Really frustrated, spent a few grand on a high end laptop (Dell Precision M4700), thinking that upgraded Nvidia card would be fully supported in Linux.

Now I discover that the K3000M has full nvidia-smi capabilities while the K2000M/K1000M might as well be 10 years old (i.e. card capabilities list a bunch of N/As).

When will these cards be fully supported like the K3000M?

Unbelievable that with a GeForce GT 330M and old 173.xx driver I could UNDERCLOCK the card, saving power, extending battery life and reducing heat (read: quiet machine), and now with the latest and greatest driver and a new Nvidia card I find myself completely handcuffed, can do NOTHING to manage power consumption.
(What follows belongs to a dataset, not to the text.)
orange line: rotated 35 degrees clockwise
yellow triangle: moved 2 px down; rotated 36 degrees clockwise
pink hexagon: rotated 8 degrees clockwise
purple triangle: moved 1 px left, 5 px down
Please give an ETA on this, GPU fan is driving me nuts (10 degrees hotter than CPU when idle), would have a whisper quiet machine otherwise – c’mon!!

If you really want to underclock it without depending on any of NVIDIAs support (which probably will never come, as the features you talk about are only supported on their higher end Tesla line of GPUs), you might have to resort to editing the video bios within a BIOS image for that particular laptop. Be mindful that this is dangerous to do if you are not familiar with the process as you can brick your laptop with a bad BIOS flash.

@vacaloca thanks for the feedback, helpful.

If what you say is true, every single Dell M4700 on the planet is affected since K1000M and K2000M are the only upgrade options (from default AMD FirePro chip).

K-rist, over 3 grand on a great machine that is only held back by the graphics driver, not happy ;-(

Anyone have links/references to how to modify the video BIOS?

As it stands these short, click-whirrrrr GPU fan cycles are driving me insane – if I brick the machine at least I’ll have some quiet…

there are some forums over at bios-mods.com and forums.mydigitallife.info that might have related threads on these topics. your google search terms are probably nvidia vbios modify.

Basically the idea is to take a tool that lets you unpack a BIOS into its modules, modify the NVIDIA VBIOS module with the clocks that you want, repack it into a valid BIOS image again, and flash it to your laptop.

Again, if you attempt to do any of this, make sure you are able to blind-flash your laptop bios or have a way or recovering from it – i.e. try to flash the known current BIOS with the blind/recovery procedure successfully before you start messing with repacked BIOS’s.